_TASK GOAL:_ Every line with the string "Frau" must be copied from the entries below.

_Records excerpted from a collection:_
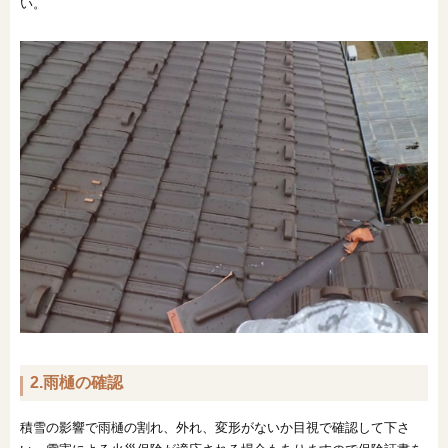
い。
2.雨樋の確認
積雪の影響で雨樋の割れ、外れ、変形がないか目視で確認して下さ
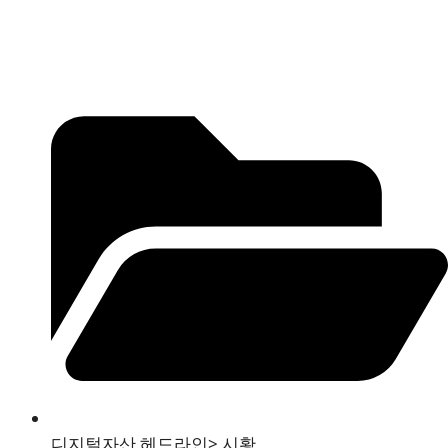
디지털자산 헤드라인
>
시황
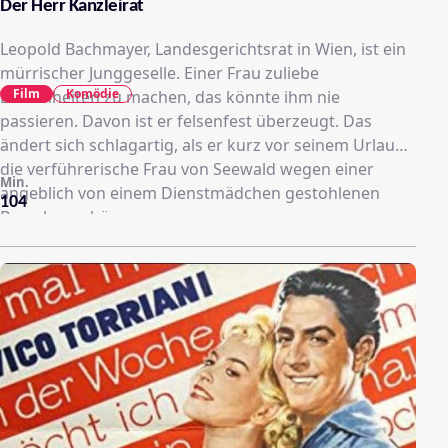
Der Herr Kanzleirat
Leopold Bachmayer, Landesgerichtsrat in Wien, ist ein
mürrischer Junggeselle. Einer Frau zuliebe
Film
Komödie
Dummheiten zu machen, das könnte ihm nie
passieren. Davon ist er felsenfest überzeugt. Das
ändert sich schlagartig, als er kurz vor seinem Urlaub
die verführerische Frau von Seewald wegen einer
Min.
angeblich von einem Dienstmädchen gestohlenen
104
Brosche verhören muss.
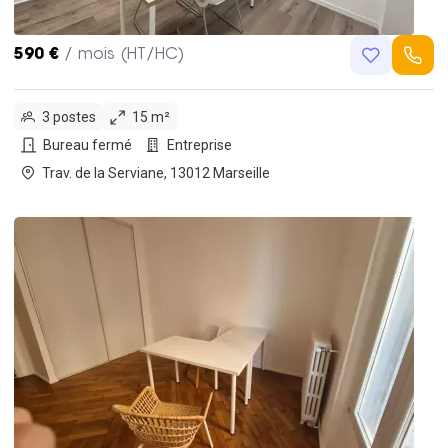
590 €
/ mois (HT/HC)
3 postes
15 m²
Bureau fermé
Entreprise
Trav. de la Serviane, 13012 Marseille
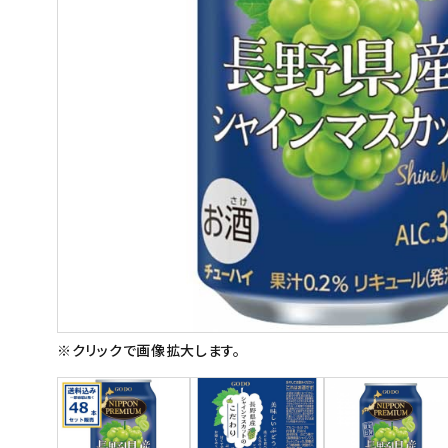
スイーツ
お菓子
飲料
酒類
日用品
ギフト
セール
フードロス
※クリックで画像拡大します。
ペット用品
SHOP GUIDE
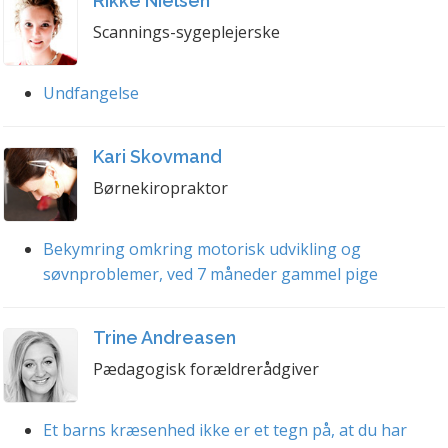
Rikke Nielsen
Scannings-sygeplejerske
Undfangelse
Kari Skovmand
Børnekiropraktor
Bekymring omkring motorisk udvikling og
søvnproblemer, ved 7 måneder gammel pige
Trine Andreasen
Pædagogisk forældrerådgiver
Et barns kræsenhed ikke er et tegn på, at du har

_ANSWER TO THIS EXERCISE:_
mürrischer Junggeselle. Einer Frau zuliebe
die verführerische Frau von Seewald wegen einer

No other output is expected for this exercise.